明るい光の差す廊下を並んで歩きながら、笠松は黄瀬を睨みつける。

「ったく、てめえがちんたら飲み物とか買ってっから、始まってんだろうが!」

 後頭部を軽く殴られた黄瀬は、「いって」と前につんのめる。

 そうこうして二人は二階席に続く階段を上り、フロアを見下ろして――立ち止まった。
 否、立どまらざるを得なかった。

「え?」

「ん?」

 暫し二人はスコアボードから目が離すことができない。

 6:23 0-12。

 正邦のリード。

 一拍、目が見開かれる。

「えぇえ〜!?」

「おいおいマジかよ……」

 2人は衝撃を受けたまま、傍らの席に腰を下ろした。

「――ってか、嘘! うのっち試合出てるし!?」

 ここでようやく黄瀬は、コート上を駆ける白美の姿に気付いた。
 実質上マネージャーである「控え選手」だった今までとは違う。
 彼は足にテーピングさえしているものの、他の選手とさして変わらない様子でコート上を動いている。
 しかもこの時間に出ているということは、間違いない、スタメンだ。
 ベンチを見れば、代わりに黒子が控えている。

「体力温存か? 勝ち上がるつもりだと。でも怪我してる選手を出して、そこで差を付けられてるようじゃ……」

 前回の対戦の数日後、黄瀬から白美についてある程度の情報を得ていた笠松が小声で言う。
 黄瀬は黙り込んだ。

 現状、誠凛は負けている。
 そして、実際前にすると想定を上回っていた相手のディフェンス力に、攻めあぐねていた。





 火神にしつこく付きまとう、笑顔の津川。

(このやろォ……! マジ、ディフェンスだけなら黄瀬並みだ!!)

 火神はドライブで彼を抜くことができないまま、ボールをキープし続ける。

「火神! 持ち過ぎだ! 寄越せ!」

 それを、伊月は咄嗟にボールを受け取ることでフォローした。

「はやっ!」

 相手の春日を驚かせる身のこなしだ。
 伊月はそのままリング前へと走り、ジャンプしてボールをリングに放つ。

 ここで漸く得点が決まるかと思われた。しかしそこで、センター岩村が飛び上り、ボールを叩き落とす。

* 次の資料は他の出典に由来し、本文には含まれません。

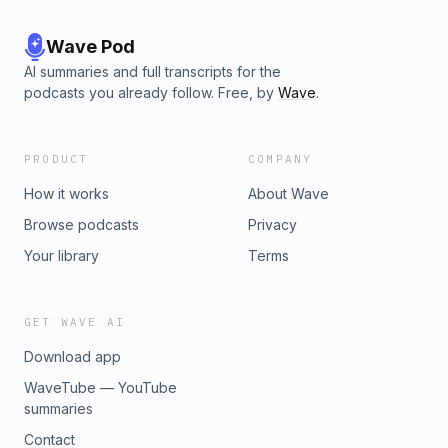
Wave Pod
AI summaries and full transcripts for the
podcasts you already follow. Free, by
Wave
.
PRODUCT
COMPANY
How it works
About Wave
Browse podcasts
Privacy
Your library
Terms
GET WAVE AI
Download app
WaveTube — YouTube
summaries
Contact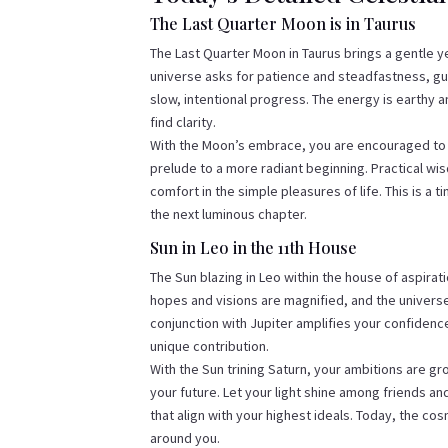
The Last Quarter Moon is in Taurus
The Last Quarter Moon in Taurus brings a gentle ye
universe asks for patience and steadfastness, gui
slow, intentional progress. The energy is earthy a
find clarity.
With the Moon’s embrace, you are encouraged to cul
prelude to a more radiant beginning. Practical wi
comfort in the simple pleasures of life. This is a t
the next luminous chapter.
Sun in Leo in the 11th House
The Sun blazing in Leo within the house of aspirati
hopes and visions are magnified, and the universe
conjunction with Jupiter amplifies your confidence
unique contribution.
With the Sun trining Saturn, your ambitions are gr
your future. Let your light shine among friends a
that align with your highest ideals. Today, the co
around you.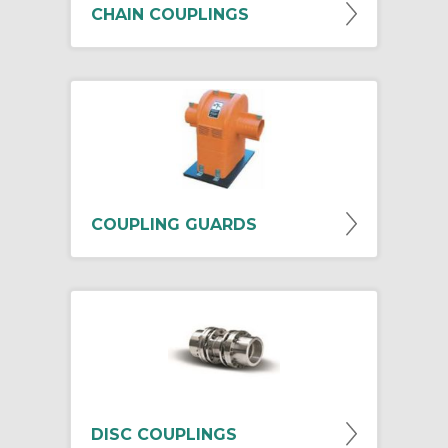
CHAIN COUPLINGS
COUPLING GUARDS
DISC COUPLINGS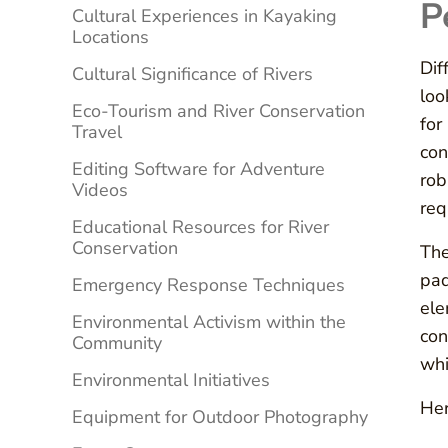
P
Cultural Experiences in Kayaking
Locations
Dif
Cultural Significance of Rivers
loo
Eco-Tourism and River Conservation
for
Travel
con
Editing Software for Adventure
rob
Videos
req
Educational Resources for River
Conservation
The
pad
Emergency Response Techniques
ele
Environmental Activism within the
con
Community
whi
Environmental Initiatives
Her
Equipment for Outdoor Photography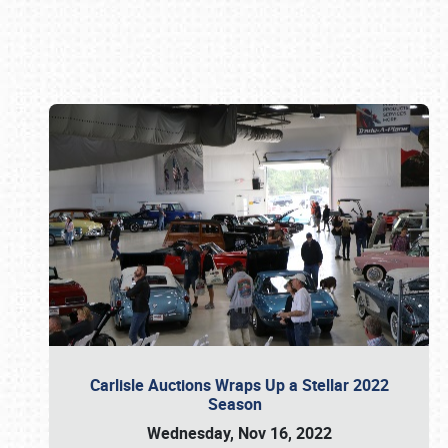
Book online or call (800) 216-1876
Carlisle Auctions Wraps Up a Stellar 2022
Season
Wednesday, Nov 16, 2022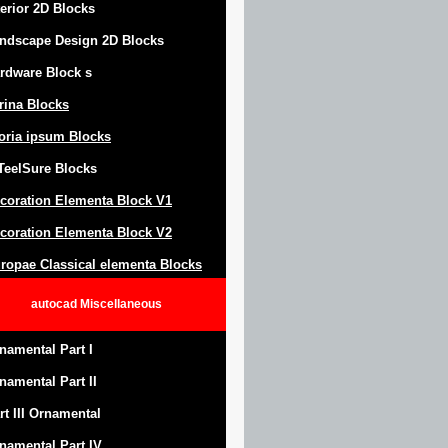
terior 2D Blocks
ndscape Design
2D Blocks
rdware Block
s
trina Blocks
oria ipsum Blocks
Teel
S
ure
Blocks
coration Elementa Block
V1
coration Elementa Block V2
ropae Classical elementa Blocks
autocad
Miscellaneous
namental Part I
namental Part II
rt III Ornamental
namental Part IV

(完全フリーだと思ったのに、イキナリ現れやがった……!)

 早速岩村は味方にパスを送り、オフェンスに切り替わった中で伊月の動きを遅らせる。

「甘いな。その程度のオフェンスでは、うちのディフェンスは崩せない……!」

(守りかってえ……やんなるぜ! 流石東京最強!)

 日向も走りながら相手の実力に険しい表情だ。

「誠凛、まだ点がとれない!!」

「すげえ!」

 座席では、正邦への感嘆の声が飛び交った。

「なぁ〜にやってんスか、もう〜」

 青いシートから試合を見守る黄瀬も、これには苦笑気味に声をあげる。

「あぁ……、橙野以前にこの前やって思ったけど、誠凛はスロースターターっぽいな。けど、そこでいつもしょっぱなアクセル踏みこむのが火神なんだが……。そいつがまだこねえから、なおさら波に乗れてねぇ」

――原因は、津川。

 火神は相変わらず津川のディフェンスを抜くことができず、その大事な一歩が踏み出せないでいる。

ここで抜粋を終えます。